The Year-End 2016 Solvency II technical provision (TP) audits raise questions about whether some (re)insurers are doing enough to build the evaluation process into business as usual (BAU). For others, solid foundations for evaluation and audit preparation are already paying dividends.
The TPs are the building blocks of the Solvency II balance sheet and the solvency assessments, decision making and disclosure that stem from it.
Done well, the results offer valuable insights into the risks being run. With so much riding on the TPs, and the diminishing timeline for getting them ready, it is time for the evaluation process to be built into BAU.
The central challenge is how many moving parts and expert judgements are involved, with each having a knock-on impact further down the line. The valuation guidelines are peppered with words like “justification” and “rationale”, putting the onus on your business to show the workings as well as the results. Accordingly, assessing whether the underlying evaluation process was fit for purpose was one of the keys to providing an audit opinion on the material accuracy of the TPs.
We at PwC reviewed around 40 insurers and reinsurers in what was, for most, the first round of Solvency II TP audits, covering businesses of different sizes and product focus. This has given us a good idea of the state of play on TP evaluation now and (re)insurers’ readiness to deal with the tightening timelines. So what have we learned?

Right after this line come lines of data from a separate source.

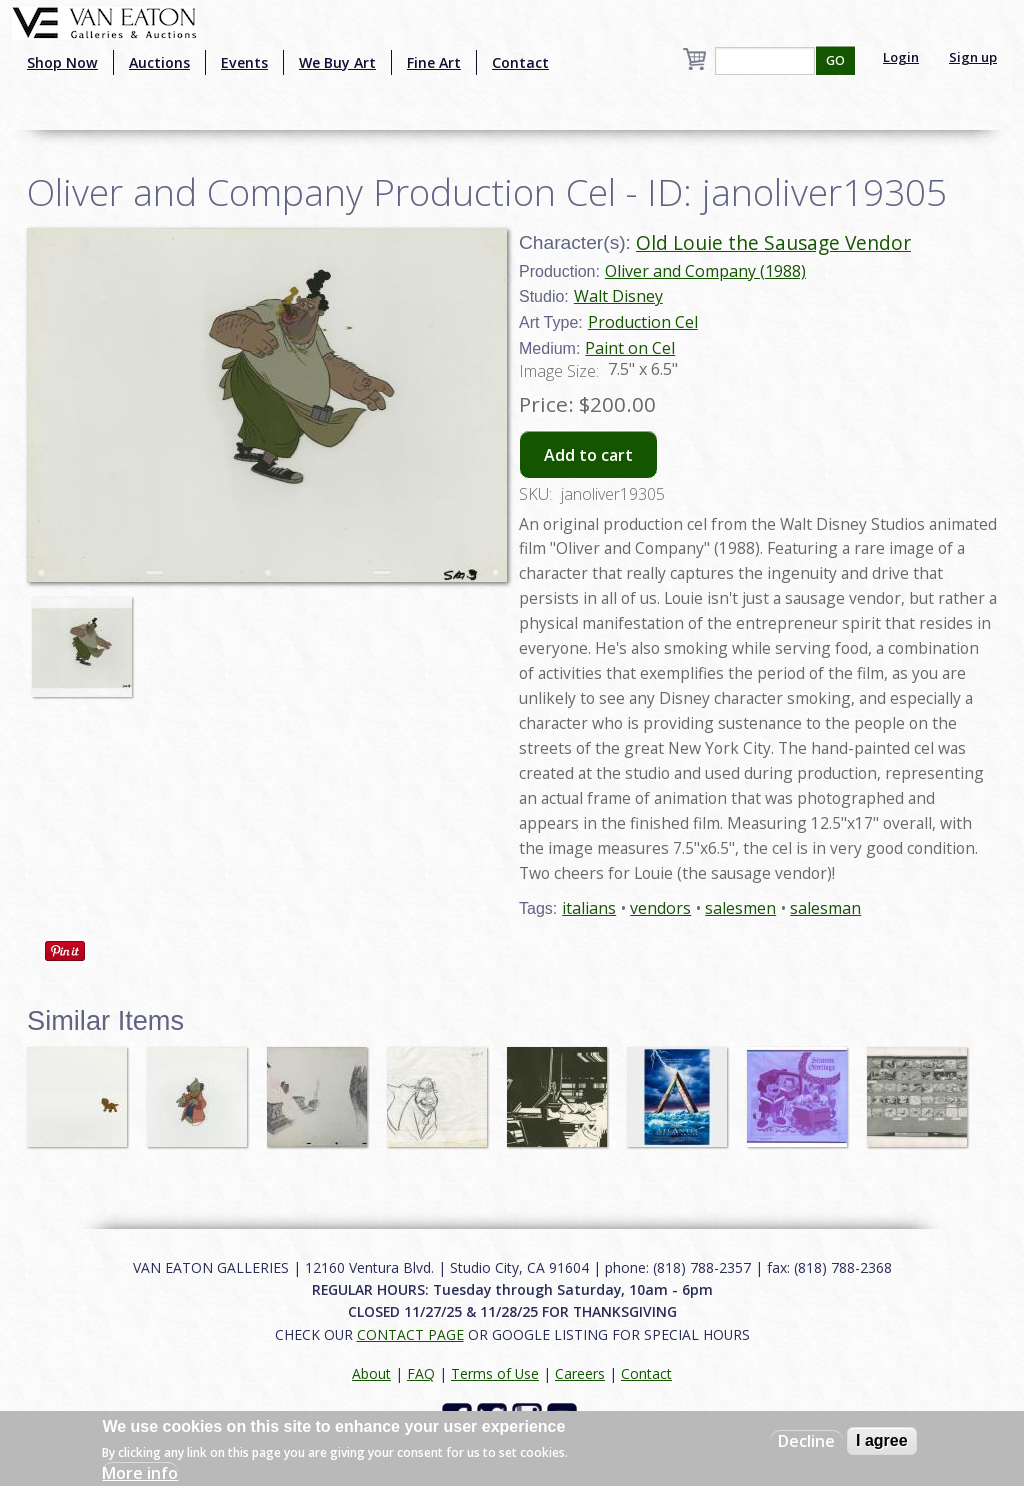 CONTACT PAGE (410, 1334)
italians (589, 908)
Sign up (973, 57)
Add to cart (588, 455)
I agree (882, 1440)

There’s a big spread in how effectively TPs are evaluated and built into BAU. The differences have little to do with the size of the organisation – some bigger groups recognise the importance of TPs to their business and its reputation, and have developed capabilities to match this; while others have been hampered by the challenges of applying a complex process to a large and varied organisation. Indeed, some of the businesses out in front are relatively small, suggesting that progress is more about attitude and approach than resources. The big demarcation is between organisations that see value in the TP evaluation and associated audit process, and have prepared accordingly on the one side, and counterparts that see this as just more red tape and have thus opted to do the bare minimum on the other.

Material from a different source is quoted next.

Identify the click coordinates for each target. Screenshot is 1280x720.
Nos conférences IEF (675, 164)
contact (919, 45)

The front-runners are finding that the more they put in, the more value they get out. This includes a better understanding of the economic dynamics of their enterprise and how to address the business opportunities and inefficiencies this reveals. Moreover, solid foundations for TP evaluation and preparation for audit also make the process a lot more straightforward. By contrast, the minimal approach can actually create more work in the long run. It also heightens the risk of error, regulatory sanction and resulting reputational damage.
So what marks out the front-runners and what does ‘fit for purpose’ look like?

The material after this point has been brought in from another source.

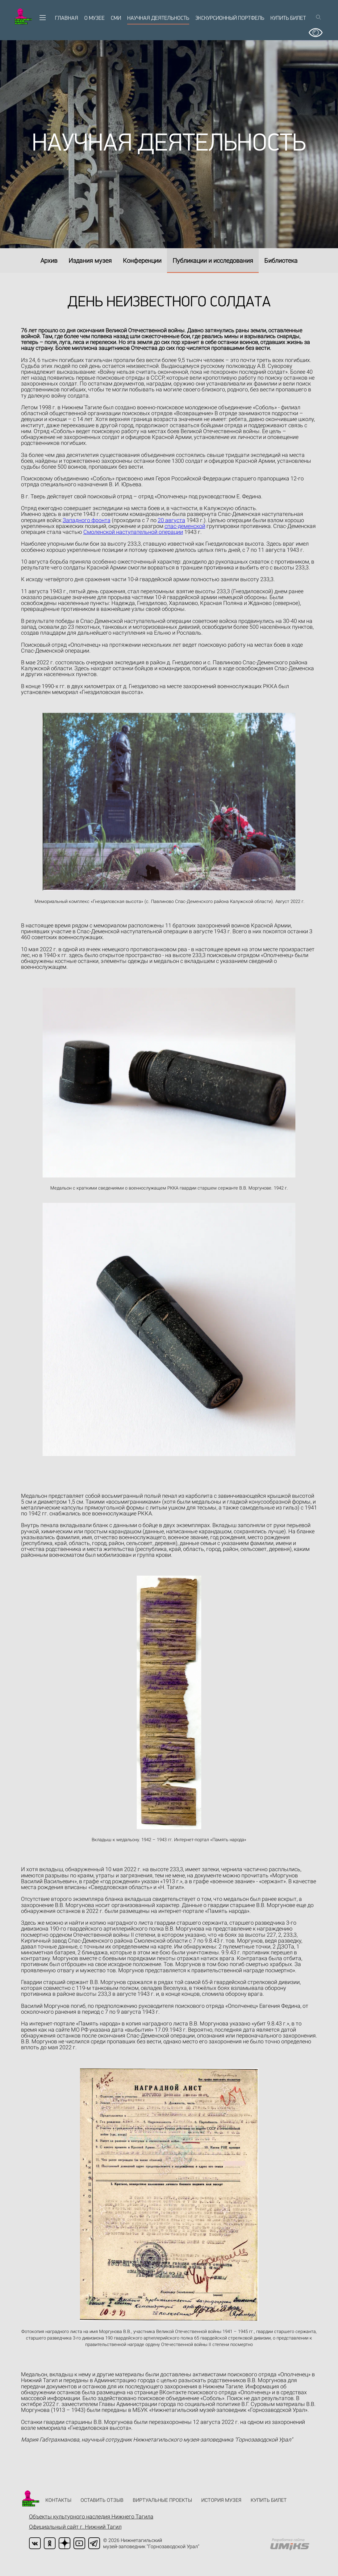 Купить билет (288, 18)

A good understanding of what the regulations specifically require and how to apply this to the realities of the business is critical. Less effective approaches are often based on perception or instinct, which raised issues within the audits in a number of key areas including the calculation of the risk margin and changes in treatment of outwards reinsurance.
Close interaction between valuations of IFRS/GAAP and Solvency II TPs, rather than running them as completely separate processes, can help. Breaking down the silos that often close off interdependent activities, such as IFRS/GAAP and Solvency II calculations or finance and actuarial evaluations within Solvency II, makes it easier to deal with differences (e.g. treatment of reinsurance) and ensure that any adjustments in one component evaluation are fully reflected in other relevant areas.
A lot of thought has gone into the make-up, structure and required capabilities of the TP evaluation teams, which ensures that the people involved are clear about their role, their responsibilities and how they interact. This is supported by a systematic governance process. Such clarity is one of the keys to meeting timelines and ultimately building the process into BAU.
Models are not only set up to deal with the complexity of the process, but also flexible enough to respond quickly to changes and apply appropriate proportionality and materiality as required.
Solid documentation ensures that assumptions and requirements are well understood and communicated. This helps people coming into the team to get up and running quickly. It also aids engagement with regulators and auditors, reducing the number of questions arising.
Prior engagement with auditors helps the front-runners to gain a better understanding of focus areas and potential issues. They can then deal with any issues in advance, rather than ‘firefighting’ during the audit.
The approaches and capabilities that mark out the front-runners are proving useful now. As the timelines tighten, they are going to be vital. Less prepared businesses could struggle as inefficiencies become more significant and the need to address them in a hurry drains resources and heightens disruption. TPs are too important for bare minimum compliance.